With pictures excluded, copy word for word the lines in the data below from the line containing "myös energiaa. Ja" through the line containing "acondicionados".

::::

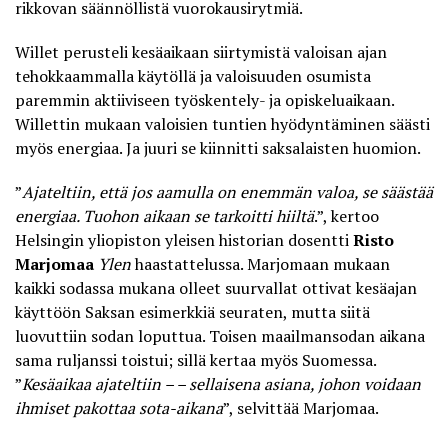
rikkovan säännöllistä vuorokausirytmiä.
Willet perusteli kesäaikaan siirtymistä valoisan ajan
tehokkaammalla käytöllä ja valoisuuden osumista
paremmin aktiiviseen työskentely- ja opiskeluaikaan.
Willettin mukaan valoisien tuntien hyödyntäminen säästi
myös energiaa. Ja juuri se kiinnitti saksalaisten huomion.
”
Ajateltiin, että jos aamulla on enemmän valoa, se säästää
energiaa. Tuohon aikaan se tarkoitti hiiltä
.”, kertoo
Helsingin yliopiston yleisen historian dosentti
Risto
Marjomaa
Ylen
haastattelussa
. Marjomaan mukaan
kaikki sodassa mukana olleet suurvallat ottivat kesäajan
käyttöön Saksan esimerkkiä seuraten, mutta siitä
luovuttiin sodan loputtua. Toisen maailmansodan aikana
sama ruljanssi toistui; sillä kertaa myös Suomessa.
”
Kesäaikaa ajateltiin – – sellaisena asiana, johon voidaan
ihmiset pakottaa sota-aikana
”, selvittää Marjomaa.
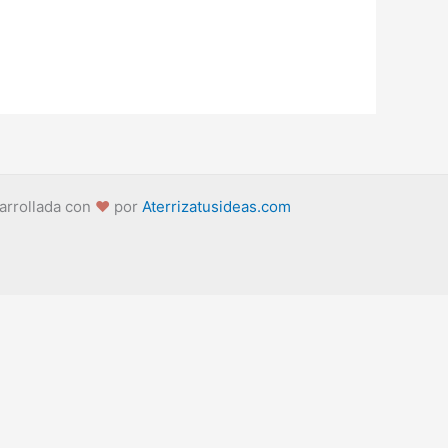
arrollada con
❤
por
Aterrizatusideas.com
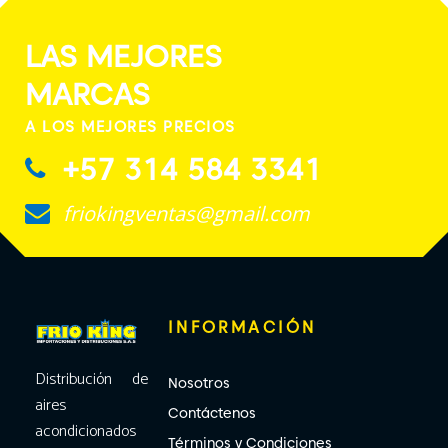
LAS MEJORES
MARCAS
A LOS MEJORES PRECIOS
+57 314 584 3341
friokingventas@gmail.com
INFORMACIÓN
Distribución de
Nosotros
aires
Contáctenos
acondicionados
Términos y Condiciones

::::

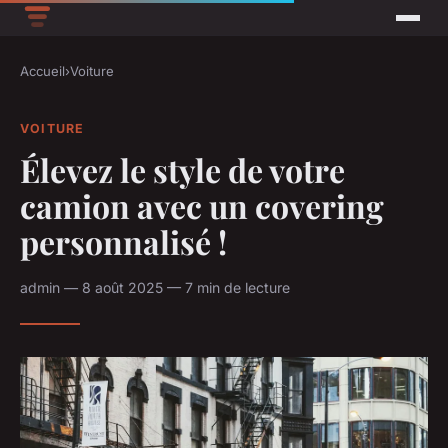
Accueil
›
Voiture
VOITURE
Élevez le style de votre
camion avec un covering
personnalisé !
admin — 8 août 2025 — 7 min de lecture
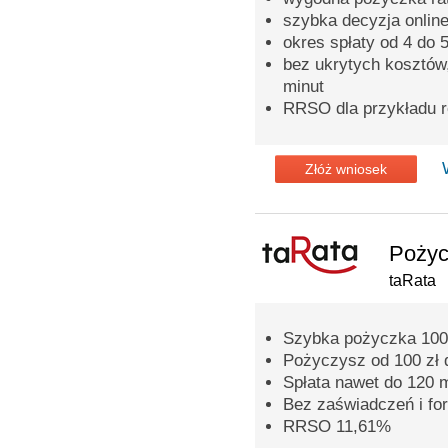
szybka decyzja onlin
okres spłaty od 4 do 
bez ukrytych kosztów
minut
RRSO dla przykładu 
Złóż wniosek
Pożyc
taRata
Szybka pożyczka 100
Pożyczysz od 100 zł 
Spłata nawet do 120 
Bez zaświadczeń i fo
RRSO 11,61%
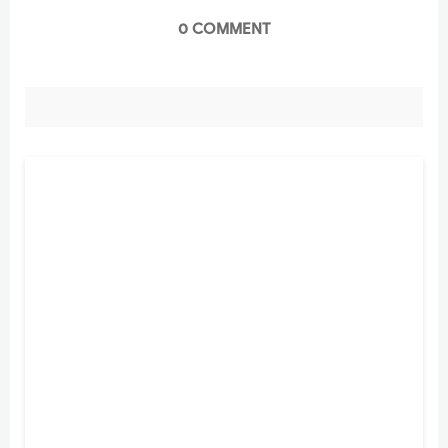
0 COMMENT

::::

▶ EXPECTED ANSWER:
myös energiaa. Ja juuri se kiinnitti saksalaisten huomion.
”
Ajateltiin, että jos aamulla on enemmän valoa, se säästää
energiaa. Tuohon aikaan se tarkoitti hiiltä
.”, kertoo
Helsingin yliopiston yleisen historian dosentti
Risto
Marjomaa
Ylen
haastattelussa
. Marjomaan mukaan
kaikki sodassa mukana olleet suurvallat ottivat kesäajan
käyttöön Saksan esimerkkiä seuraten, mutta siitä
luovuttiin sodan loputtua. Toisen maailmansodan aikana
sama ruljanssi toistui; sillä kertaa myös Suomessa.
”
Kesäaikaa ajateltiin – – sellaisena asiana, johon voidaan
ihmiset pakottaa sota-aikana
”, selvittää Marjomaa.
arrollada con
❤
por
Aterrizatusideas.com
LAS MEJORES
MARCAS
A LOS MEJORES PRECIOS
+57 314 584 3341
friokingventas@gmail.com
INFORMACIÓN
Distribución de
Nosotros
aires
Contáctenos
acondicionados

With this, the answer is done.